Pada faringitis kronik hiperplastik dilakukan terapi lokal dengan melakukan
kaustik faring dengan memakai zat kimia larutan nitras argenti atau dengan listrik
(electro cauter). Pengobatan simptomatis diberikan obat kumur, jika diperlukan dapat
diberikann obat batuk antitusif atau ekspetoran. Penyakit pada hidung dan sinus
paranasal harus diobati. Pada faringitis kronik atrofi pengobatannya ditujukan pada
rhinitis atrofi dan untuk faringitis kronik atrofi hanya ditambahkan dengan obat
kumur dan pasien disuruh menjaga kebersihan mulut.
2.12. Prognosis
Umumnya prognosis pasien dengan faringitis adalah baik. Pasien dengan faringitis
biasanya sembuh dalam waktu 1-2 minggu.
2.13. Komplikasi
Adapun komplikasi dari faringitis yaitu sinusitis, otitis media, epiglotitis,
mastoiditis, pneumonia, abses peritonsilar, abses retrofaringeal. Selain itu juga dapat
terjadi komplikasi lain berupa septikemia, meningitis, glomerulonefritis, demam
rematik akut. Hal ini terjadi secara perkontuinatum, limfogenik maupun hematogenik.
14
BAB 3
KESIMPULAN
Faringitis adalah keadaan inflamasi pada struktur mukosa, submukosa tenggorokan.
Jaringan yang mungkin terlibat antara lain orofaring, nasofaring, hipofaring, tonsil dan
adenoid.
Faringitis dapat menular melalui droplet infection dari orang yang menderita faringitis.
Faktor resiko penyebab faringitis yaitu udara yang dingin, turunnya daya tahan tubuh,
konsumsi makanan yang kurang gizi, konsumsi alkohol yang berlebihan.
Gejala dan tanda yang ditimbulkan faringitis tergantung pada mikroorganisme yang
menginfeksi. Secara garis besar faringitis menunjukkan tanda dan gejala-gejala seperti lemas,
anorexia, suhu tubuh naik, suara serak, kaku dan sakit pada otot leher, faring yang hiperemis,
tonsil membesar, pinggir palatum molle yang hiperemis, kelenjar limfe pada rahang bawah
teraba dan nyeri bila ditekan dan bila dilakukan pemeriksaan darah mungkin dijumpai
peningkatan laju endap darah dan leukosit.

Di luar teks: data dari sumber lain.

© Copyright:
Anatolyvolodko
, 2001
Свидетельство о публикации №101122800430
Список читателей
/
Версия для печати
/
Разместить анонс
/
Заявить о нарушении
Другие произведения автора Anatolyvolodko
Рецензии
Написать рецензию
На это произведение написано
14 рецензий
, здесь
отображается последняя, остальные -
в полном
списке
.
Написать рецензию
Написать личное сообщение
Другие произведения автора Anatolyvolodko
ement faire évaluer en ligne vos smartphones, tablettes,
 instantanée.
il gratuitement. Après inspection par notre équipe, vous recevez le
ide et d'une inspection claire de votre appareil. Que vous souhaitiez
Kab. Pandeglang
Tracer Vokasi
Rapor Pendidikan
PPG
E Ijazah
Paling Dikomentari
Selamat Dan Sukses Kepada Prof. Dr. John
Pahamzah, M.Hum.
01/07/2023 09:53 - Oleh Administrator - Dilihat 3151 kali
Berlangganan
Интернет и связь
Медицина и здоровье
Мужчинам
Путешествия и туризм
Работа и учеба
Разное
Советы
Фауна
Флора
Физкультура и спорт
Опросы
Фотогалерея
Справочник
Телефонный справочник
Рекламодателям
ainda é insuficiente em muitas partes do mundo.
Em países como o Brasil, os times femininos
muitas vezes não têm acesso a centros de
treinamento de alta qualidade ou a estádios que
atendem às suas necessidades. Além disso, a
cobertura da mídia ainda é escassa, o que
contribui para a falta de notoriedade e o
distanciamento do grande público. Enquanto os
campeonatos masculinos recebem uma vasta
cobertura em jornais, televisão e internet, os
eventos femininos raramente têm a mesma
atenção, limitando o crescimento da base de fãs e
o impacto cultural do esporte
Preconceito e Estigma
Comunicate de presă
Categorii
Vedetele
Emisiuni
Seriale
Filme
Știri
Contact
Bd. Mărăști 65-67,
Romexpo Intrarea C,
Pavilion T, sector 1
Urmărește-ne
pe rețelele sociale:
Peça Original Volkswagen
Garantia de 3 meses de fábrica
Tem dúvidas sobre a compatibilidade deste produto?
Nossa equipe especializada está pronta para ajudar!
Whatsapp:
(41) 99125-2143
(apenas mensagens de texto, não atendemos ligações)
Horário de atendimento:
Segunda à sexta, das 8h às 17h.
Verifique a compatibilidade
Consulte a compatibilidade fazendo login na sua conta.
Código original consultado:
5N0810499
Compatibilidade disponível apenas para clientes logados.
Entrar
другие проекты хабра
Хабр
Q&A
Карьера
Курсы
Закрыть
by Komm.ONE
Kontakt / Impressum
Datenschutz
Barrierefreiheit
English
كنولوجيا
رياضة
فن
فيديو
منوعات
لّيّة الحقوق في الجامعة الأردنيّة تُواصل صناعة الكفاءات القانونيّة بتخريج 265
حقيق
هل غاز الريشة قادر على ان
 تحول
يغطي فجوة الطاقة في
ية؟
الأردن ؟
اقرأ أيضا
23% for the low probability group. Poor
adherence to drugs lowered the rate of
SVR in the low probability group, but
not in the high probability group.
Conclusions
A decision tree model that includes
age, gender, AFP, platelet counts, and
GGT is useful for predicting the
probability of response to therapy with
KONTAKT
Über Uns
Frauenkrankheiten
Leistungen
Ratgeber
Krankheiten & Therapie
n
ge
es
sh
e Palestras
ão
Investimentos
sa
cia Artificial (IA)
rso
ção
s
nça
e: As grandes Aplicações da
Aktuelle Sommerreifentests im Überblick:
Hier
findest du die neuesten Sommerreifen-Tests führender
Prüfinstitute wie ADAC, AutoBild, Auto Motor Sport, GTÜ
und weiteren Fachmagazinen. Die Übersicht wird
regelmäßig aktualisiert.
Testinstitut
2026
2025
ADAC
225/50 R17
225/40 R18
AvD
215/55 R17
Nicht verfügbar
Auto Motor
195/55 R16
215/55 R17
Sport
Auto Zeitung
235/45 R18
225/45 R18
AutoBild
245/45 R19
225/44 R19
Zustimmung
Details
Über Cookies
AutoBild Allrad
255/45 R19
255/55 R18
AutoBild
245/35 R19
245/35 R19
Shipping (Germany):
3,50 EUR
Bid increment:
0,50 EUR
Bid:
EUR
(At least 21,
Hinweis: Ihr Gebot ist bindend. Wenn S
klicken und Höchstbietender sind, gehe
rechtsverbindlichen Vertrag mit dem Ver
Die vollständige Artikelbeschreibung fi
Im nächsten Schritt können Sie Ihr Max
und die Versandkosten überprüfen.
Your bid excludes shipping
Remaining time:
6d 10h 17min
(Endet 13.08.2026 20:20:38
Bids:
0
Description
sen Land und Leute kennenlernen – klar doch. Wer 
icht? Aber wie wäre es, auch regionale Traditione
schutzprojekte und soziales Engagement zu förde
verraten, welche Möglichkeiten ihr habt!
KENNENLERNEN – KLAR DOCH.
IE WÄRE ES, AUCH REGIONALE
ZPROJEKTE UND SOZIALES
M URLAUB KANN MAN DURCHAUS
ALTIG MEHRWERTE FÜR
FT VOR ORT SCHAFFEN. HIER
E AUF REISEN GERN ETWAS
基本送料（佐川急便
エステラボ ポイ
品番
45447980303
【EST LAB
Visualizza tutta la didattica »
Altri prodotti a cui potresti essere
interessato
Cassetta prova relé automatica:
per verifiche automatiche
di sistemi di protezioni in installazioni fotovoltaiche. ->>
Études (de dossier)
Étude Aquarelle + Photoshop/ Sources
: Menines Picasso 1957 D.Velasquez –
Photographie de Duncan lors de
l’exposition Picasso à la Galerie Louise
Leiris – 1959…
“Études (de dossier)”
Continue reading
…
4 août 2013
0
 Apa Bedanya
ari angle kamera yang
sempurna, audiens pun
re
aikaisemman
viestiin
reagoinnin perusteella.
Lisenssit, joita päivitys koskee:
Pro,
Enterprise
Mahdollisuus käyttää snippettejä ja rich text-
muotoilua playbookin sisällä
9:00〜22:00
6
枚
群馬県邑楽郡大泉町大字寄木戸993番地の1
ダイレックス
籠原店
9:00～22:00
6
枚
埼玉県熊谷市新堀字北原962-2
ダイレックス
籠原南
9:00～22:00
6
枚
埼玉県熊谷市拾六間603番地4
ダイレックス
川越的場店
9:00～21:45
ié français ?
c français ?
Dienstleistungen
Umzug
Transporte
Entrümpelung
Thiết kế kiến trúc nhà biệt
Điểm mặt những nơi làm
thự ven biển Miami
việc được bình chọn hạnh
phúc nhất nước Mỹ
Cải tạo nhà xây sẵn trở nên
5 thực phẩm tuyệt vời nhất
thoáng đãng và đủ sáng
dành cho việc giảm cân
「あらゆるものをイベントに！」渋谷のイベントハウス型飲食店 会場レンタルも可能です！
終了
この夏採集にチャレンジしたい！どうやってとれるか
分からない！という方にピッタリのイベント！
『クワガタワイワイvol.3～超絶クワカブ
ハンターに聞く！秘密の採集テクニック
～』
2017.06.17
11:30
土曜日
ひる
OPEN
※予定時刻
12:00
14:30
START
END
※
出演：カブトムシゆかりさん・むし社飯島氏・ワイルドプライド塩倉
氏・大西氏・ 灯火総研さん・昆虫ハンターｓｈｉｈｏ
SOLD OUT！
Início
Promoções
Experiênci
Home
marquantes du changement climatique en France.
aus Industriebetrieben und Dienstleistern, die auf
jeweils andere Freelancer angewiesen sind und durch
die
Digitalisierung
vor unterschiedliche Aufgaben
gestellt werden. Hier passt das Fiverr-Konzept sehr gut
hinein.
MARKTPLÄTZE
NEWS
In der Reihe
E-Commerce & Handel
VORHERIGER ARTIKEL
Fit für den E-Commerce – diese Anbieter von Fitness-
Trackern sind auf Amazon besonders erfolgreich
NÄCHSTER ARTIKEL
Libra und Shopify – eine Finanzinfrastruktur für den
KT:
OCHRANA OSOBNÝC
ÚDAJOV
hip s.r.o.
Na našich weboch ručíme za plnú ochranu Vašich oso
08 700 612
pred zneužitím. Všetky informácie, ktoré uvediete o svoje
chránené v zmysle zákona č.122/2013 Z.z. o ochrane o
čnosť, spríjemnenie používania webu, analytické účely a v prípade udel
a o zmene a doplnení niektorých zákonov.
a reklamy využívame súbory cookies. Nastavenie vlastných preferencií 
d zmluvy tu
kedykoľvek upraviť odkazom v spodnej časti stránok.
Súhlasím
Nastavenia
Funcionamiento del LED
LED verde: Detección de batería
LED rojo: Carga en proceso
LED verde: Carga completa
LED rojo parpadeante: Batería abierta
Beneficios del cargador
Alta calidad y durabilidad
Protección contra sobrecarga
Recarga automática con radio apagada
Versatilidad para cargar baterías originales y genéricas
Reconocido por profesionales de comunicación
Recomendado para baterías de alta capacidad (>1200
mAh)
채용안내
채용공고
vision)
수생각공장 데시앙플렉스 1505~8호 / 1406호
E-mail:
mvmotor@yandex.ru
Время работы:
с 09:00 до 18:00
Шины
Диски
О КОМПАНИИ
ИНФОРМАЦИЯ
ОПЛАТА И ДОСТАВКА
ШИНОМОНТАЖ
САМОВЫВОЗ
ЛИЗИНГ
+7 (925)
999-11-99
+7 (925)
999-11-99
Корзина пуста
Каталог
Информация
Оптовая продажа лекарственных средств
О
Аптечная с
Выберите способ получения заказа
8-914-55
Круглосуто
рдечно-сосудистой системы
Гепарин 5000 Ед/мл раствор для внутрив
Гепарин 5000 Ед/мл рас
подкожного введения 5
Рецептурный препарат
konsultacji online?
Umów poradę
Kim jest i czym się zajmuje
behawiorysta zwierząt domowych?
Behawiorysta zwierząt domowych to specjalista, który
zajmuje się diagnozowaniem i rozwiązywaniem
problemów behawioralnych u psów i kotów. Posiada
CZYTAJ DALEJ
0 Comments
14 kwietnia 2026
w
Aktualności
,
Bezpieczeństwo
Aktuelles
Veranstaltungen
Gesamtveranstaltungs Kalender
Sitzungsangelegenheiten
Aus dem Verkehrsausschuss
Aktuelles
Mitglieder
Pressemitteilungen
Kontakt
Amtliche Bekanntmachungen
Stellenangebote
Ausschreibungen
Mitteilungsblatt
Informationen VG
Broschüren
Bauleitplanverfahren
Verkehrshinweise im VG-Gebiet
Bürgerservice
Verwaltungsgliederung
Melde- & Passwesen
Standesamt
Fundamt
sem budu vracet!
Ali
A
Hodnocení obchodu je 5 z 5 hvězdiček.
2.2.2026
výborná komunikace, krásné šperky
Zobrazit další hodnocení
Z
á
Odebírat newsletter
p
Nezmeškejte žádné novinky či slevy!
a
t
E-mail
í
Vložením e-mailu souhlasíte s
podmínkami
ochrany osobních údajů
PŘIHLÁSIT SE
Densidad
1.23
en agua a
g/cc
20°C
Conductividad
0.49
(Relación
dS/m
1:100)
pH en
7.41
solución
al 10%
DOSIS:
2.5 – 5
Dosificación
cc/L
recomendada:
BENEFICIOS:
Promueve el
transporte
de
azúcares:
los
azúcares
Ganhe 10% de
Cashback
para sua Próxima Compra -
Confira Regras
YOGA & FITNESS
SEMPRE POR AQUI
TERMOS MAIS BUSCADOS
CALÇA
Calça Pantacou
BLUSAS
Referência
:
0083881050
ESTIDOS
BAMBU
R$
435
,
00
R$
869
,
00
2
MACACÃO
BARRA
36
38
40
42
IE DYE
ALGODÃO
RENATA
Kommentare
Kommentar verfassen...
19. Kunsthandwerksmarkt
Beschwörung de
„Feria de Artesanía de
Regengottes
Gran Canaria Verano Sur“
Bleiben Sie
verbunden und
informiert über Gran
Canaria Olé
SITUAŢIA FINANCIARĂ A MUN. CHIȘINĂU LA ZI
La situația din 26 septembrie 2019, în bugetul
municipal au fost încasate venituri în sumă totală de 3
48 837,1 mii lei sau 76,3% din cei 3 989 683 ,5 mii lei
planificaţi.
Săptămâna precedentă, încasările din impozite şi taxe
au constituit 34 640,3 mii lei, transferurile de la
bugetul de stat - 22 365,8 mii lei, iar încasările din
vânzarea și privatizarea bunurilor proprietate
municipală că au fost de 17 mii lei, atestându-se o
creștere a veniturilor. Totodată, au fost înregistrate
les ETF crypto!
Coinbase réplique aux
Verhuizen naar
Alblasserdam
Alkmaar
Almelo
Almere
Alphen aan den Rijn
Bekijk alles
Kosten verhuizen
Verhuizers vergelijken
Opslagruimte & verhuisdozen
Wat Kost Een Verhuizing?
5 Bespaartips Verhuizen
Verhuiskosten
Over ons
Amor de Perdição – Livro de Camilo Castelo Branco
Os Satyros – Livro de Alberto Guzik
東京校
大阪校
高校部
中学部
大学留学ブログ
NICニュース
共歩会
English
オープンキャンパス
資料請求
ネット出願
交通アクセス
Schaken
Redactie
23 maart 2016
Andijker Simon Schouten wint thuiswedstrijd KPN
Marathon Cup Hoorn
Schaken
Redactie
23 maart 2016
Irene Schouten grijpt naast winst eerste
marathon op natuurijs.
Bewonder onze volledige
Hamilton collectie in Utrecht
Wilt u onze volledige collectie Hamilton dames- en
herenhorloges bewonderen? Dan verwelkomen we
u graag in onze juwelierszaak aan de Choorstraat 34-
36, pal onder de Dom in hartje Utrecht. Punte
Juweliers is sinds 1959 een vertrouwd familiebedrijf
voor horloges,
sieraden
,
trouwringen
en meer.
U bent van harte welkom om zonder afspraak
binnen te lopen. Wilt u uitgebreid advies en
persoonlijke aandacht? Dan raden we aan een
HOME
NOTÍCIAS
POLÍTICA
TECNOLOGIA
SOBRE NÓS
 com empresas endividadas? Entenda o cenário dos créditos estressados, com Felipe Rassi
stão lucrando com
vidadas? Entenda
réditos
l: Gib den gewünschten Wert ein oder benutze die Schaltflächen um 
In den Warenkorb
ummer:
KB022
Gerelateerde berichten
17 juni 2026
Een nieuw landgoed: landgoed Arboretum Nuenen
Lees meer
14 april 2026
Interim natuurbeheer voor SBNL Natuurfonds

Untuk menegakkan diagnosis faringitis dapat
dimulai dari anamnesa yang cermat dan dilakukan pemeriksaan temperature tubuh dan
evaluasi tenggorokan, sinus, telinga, hidung dan leher. Pada faringitis dapat dijumpai faring
yang hiperemis, eksudat, tonsil yang membesar dan hiperemis, pembesaran kelenjar getah
bening di leher.
Terapi faringitis tergantung pada penyebabnya. Bila penyebabnya adalah bakteri
maka diberikan antibiotik dan bila penyebabnya adalah virus maka cukup diberikan analgetik
dan pasien cukup dianjurkan beristirahat dan mengurangi aktivitasnya. Dengan pengobatan
yang adekuat umumnya prognosis pasien dengan faringitis adalah baik dan umumnya pasien
biasanya sembuh dalam waktu 1-2 minggu. Komplikasi dari faringitis yaitu sinusitis, otitis
media, epiglotitis, mastoiditis, pneumonia, abses peritonsilar, abses retrofaringeal. Selain itu
juga dapat terjadi komplikasi lain berupa septikemia, meningitis, glomerulonefritis, demam
rematik akut. Hal ini terjadi secara perkontuinatum, limfogenik maupun hematogenik.